Overview:
Sudan, with a population of over 43 million, has one of Africa’s largest and most complex health systems. HISP Rwanda began engagement in Sudan in 2017, focusing on supporting the Federal Ministry of Health (FMoH) to adopt DHIS2 for routine health data and strengthening emergency surveillance amid political transitions.
Our Work:
- National DHIS2 Implementation: From August 2017 to March 2018, HISP Rwanda led the configuration of Sudan’s national DHIS2, customizing modules for communicable diseases, maternal health, and immunization. The FMoH’s Health Information and Epidemiology Department collaborated to define 150+ data elements.
- Cascade Training with Local Universities: We partnered with the University of Khartoum’s School of Public Health to deliver a cascade training model. HISP Rwanda trained 20 master trainers who then trained 600 district-level data officers between April and December 2018. Training content covered data entry, validation rules, and basic analytics.
- Malaria & Polio Surveillance: Given recurring malaria epidemics and polio eradication efforts, we built specialized surveillance trackers within DHIS2. The malaria tracker captured weekly case reports, while the polio tracker followed AFP (acute flaccid paralysis) case definitions. This enabled the National Malaria Control Program and the Polio Eradication Initiative to respond rapidly to suspected outbreaks.
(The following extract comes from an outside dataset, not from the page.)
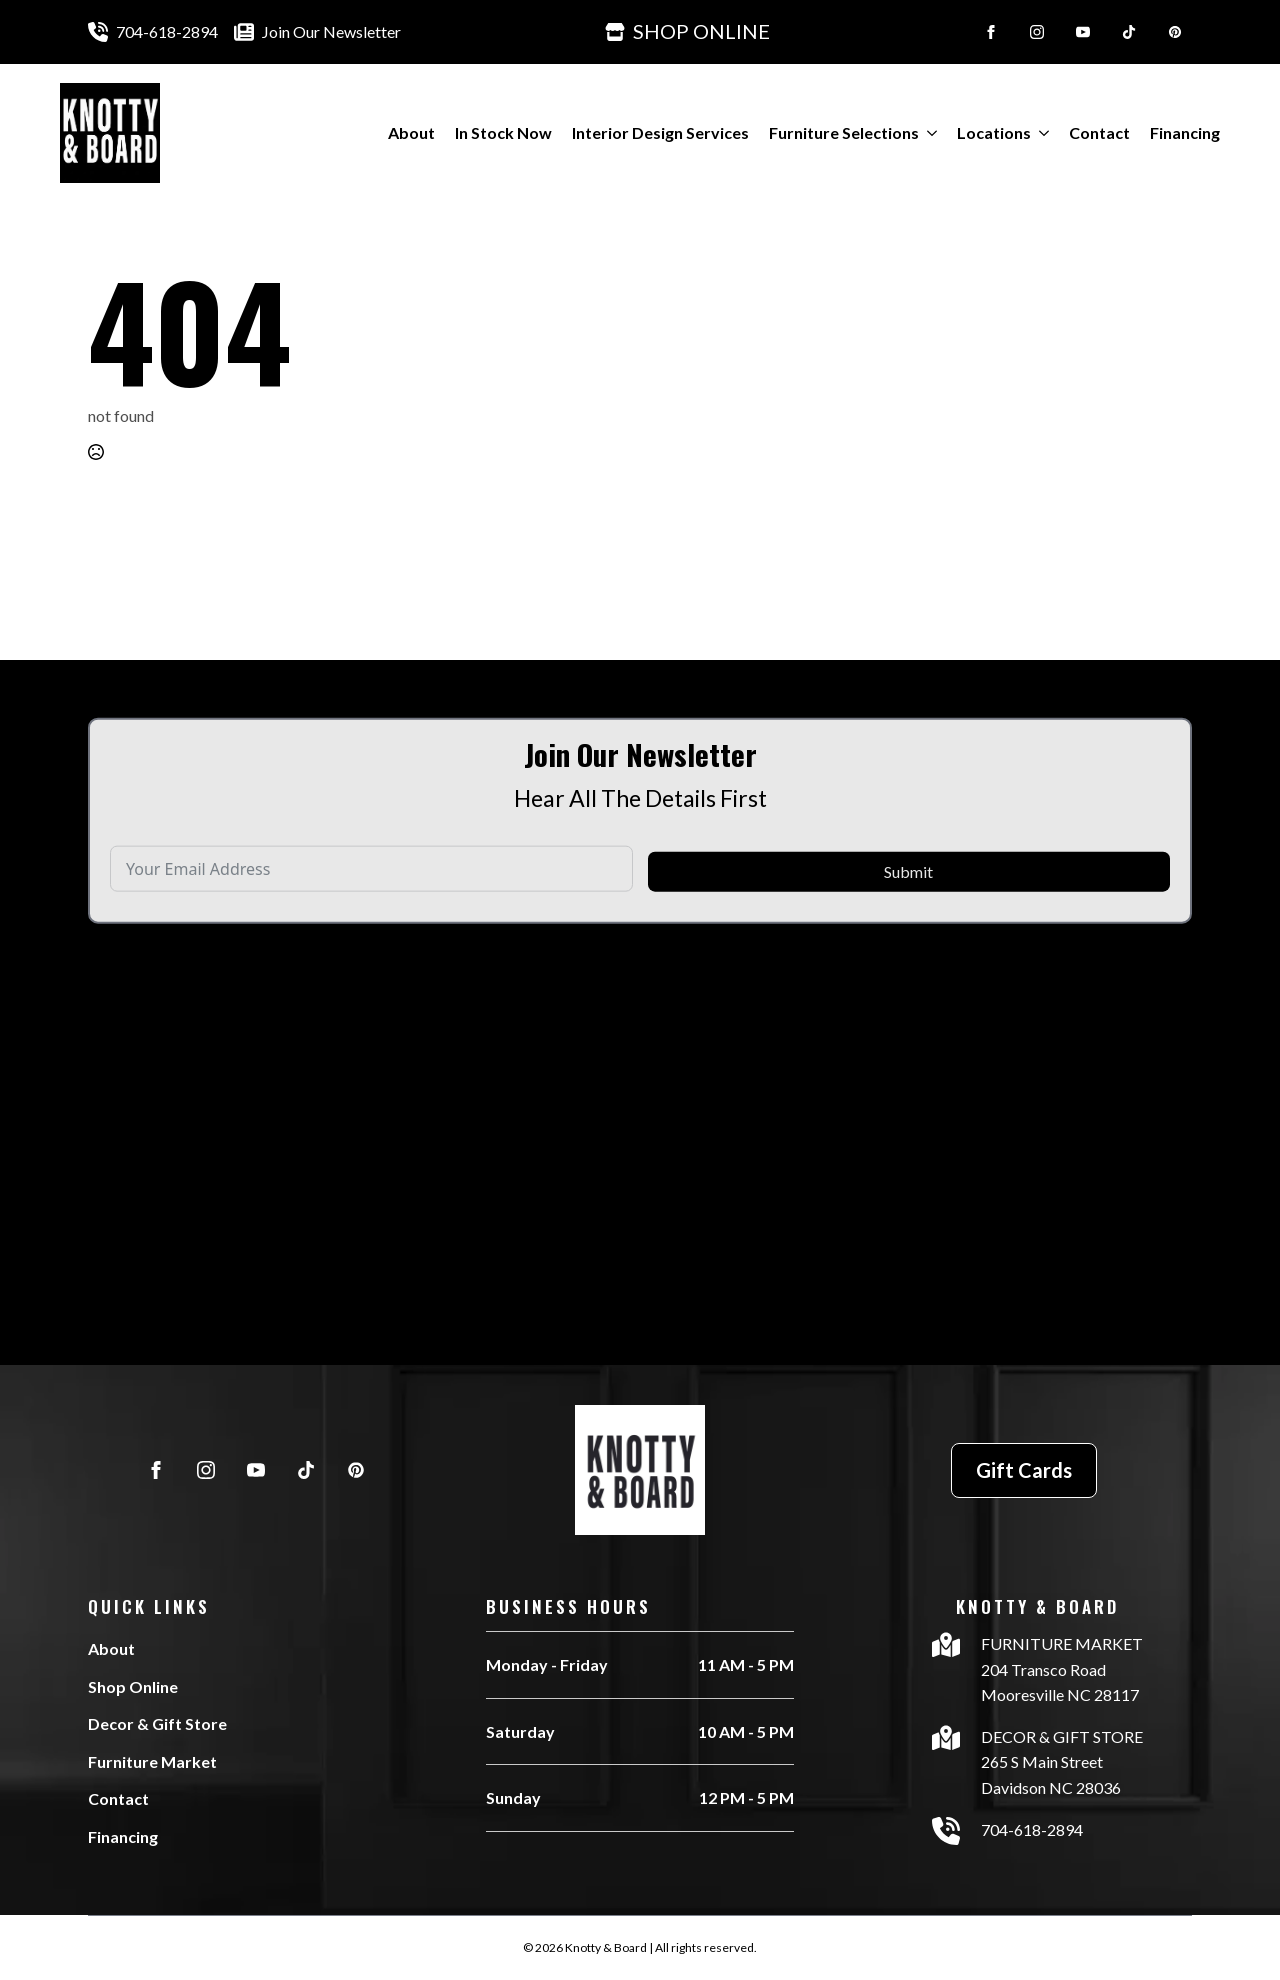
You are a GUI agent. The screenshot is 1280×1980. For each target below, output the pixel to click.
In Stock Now (503, 132)
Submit (908, 916)
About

- Offline Data Entry Rollout: Many states in Sudan (e.g., North Kordofan, South Darfur) lacked stable internet. HISP Rwanda configured the DHIS2 Android app for offline data capture, distributing 500 tablets with preconfigured forms to rural facilities and district hubs.
- Data Use & Coordination: We organized quarterly “data-to-action” workshops bringing together state epidemiologists and program managers. Utilizing DHIS2 dashboards, participants generated state-level action plans—such as targeted indoor residual spraying for malaria in Gezira State.
Impact:
- Reporting Increase: DHIS2 reporting rose from 30% pre-implementation to 75% within one year, unaffected by the transitional government’s limited funding.
- Malaria Case Management: Early detection of cases in Blue Nile State allowed an emergency bed-net distribution campaign, contributing to a 10% reduction in incidence.
- Polio Surveillance: Timely tracking of AFP cases helped Sudan achieve zero polio cases in 2019, in line with global eradication goals.
Partners:
- Federal Ministry of Health, Sudan: Guided policy, validated data elements, and allocated MoH staff to coordinate DHIS2 rollout.
- World Health Organization (WHO) Sudan: Provided technical assistance for surveillance modules and supported workshop funding.
- UNICEF Sudan: Funded tablet procurement and communication stipends for remote data officers.
- The Carter Center: Collaborated on polio surveillance and community outreach for immunization campaigns.
Lessons Learned & Future Plans:
Sustaining DHIS2 in insecure areas requires decentralization. HISP Rwanda plans to deploy state-level mirror servers by 2025, reducing reliance on central infrastructure. We also aim to integrate DHIS2 with a telemedicine platform to improve maternal referrals in remote regions.